Entry Date:
October 1, 2004

In-Core Experiments (ICE Group)

Principal Investigator Michael Ames

Co-investigators John Bernard , Lin-wen Hu , Gordon Kohse , Yakov Ostrovsky


The In-Core Experiments group performs a variety of corrosion, chemistry, and materials related experiments in both pressurized water reactor and boiling water reactor environments.

Stress Corrosion Cracking (IASCC) -- Three facilities are available to study Irradiation Assisted Stress Corrosion Cracking (IASCC) or related phenomena: the In-Core Constant Load Test Rig, the In-Core Slow Strain Rate Test Rig, and the Double Cantilever Beam (DCB) Crack Growth Sensor Irradiation Rig (Sensor).

In-Core Constant Load Test Rig (UNCLTIC) -- The uniaxial constant load test in core (UNCLTIC) facility is a series of ten mechanical property test specimens that are actively loaded with five in core specimens and five out of core specimens for direct in-flux and ex-flux comparisons under water chemistry conditions simulating BWR conditions. The specimens are loaded to yield and held until failure.

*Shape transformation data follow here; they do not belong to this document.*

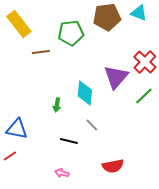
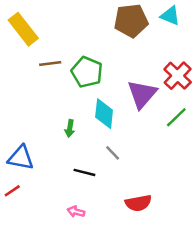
green pentagon: (71, 33) -> (87, 72), moved, turned 30

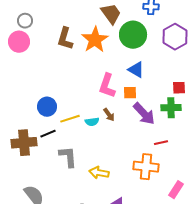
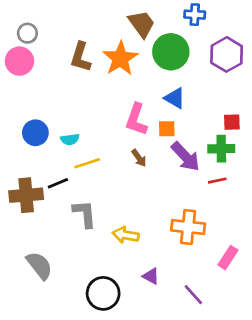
blue circle: (47, 107) -> (35, 133), moved
cyan semicircle: (92, 122) -> (70, 139), moved
red line: (161, 143) -> (217, 181), moved

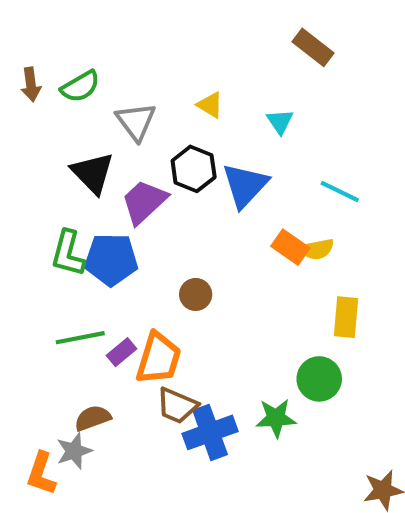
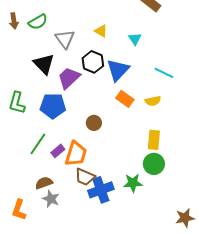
orange rectangle: (290, 247) -> (125, 99), moved
green L-shape: (68, 253) -> (17, 103), moved
yellow rectangle: (346, 317) -> (154, 140), moved
green line: (80, 338) -> (38, 144), turned -45
gray star: (74, 451) -> (51, 199), moved, turned -30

In-Core Slow Strain Rate Test Rig (IASCC-SSRT) -- A mechanical property test specimen was actively loaded in-core with water chemistry and temperatures simulating BWR conditions. The rig was configured for this experiment for slow strain rate testing at strain rates down to about 10-7/s using a ball-screw loading machine. An in-core platinum electrode and out-of-core external reference Ag/AgCl electrodes were used to measure the electrochemical corrosion potential of the specimen. The IASCC-SSRT is available for routine operation.

Double Cantilever Beam (DCB) Crack Growth Sensor Irradiation Facility (Sensor) -- The Sensor project consisted of passively loaded DCB sensors developed to measure crack growth rates in BWRs. The Sensor loop contained ten DCB and seven ECP sensors both in-core and just above. BWR coolant chemistry and temperature conditions were maintained in the irradiation volume. Hydrogen water chemistry effects on crack growth rate was also observed.

PWR Coolant Chemistry Loop (PCCL) -- The PWR Coolant Chemistry Loop (PCCL) is a one-third scale model of a unit flow cell in a PWR. It is carefully designed to simulate those aspects of the PWR water environment which are important to the transport of radioactive corrosion products.

BWR Coolant Chemistry Loop (BCCL) -- The BWR Coolant Chemistry Loop (BCCL) shares many of the technological features of the PCCL but is not intended to simulate the entire BWR primary circuit. Rather, this loop can be used to simulate a range of individual primary loop components with particular emphasis on in-core radiolysis under conditions very similar to commercial BWR cores. back to top

Capabilities for Simulation of Coolant Environments -- The staff and facilities of the In-Core Experiment Group provide unique and wide ranging capabilities for simulation of light water power reactor primary coolant environments. The links above provide some specific examples of experiments which have already been carried out. An even broader range of conditions can be achieved within the guidelines below.

The neutron and gamma fluxes in-core are similar to those in commercial power reactors and the total volume available is about 3cm in diameter by 50 cm long. A range of temperatures and pressures spanning PWR and BWR operating conditions has been achieved and wide latitude is available to alter heat fluxes and flow rates to suit the experimental requirements. Controlled boiling and steam/water separation can be applied. Thermal isolation of the facilities from the MITR-II coolant and the use of electrical heaters allow thermal/hydraulic conditions in the loop facilities to be maintained independent of the reactor operating conditions. An exceptionally wide variety of materials and water chemistry additives can be used. The main constraints are reactivity and induced activity limits. Instrumentation can include standard temperature, pressure and water chemistry parameters in addition to custom chemical, electrochemical and electromechanical measurements. Access to the experimental facilities in the low temperature and pressure MITR-II core tank is unusually flexible. A servo-mechanical test machine is available for controlled loading of mechanical property specimens in-core in high pressure and temperature water environments.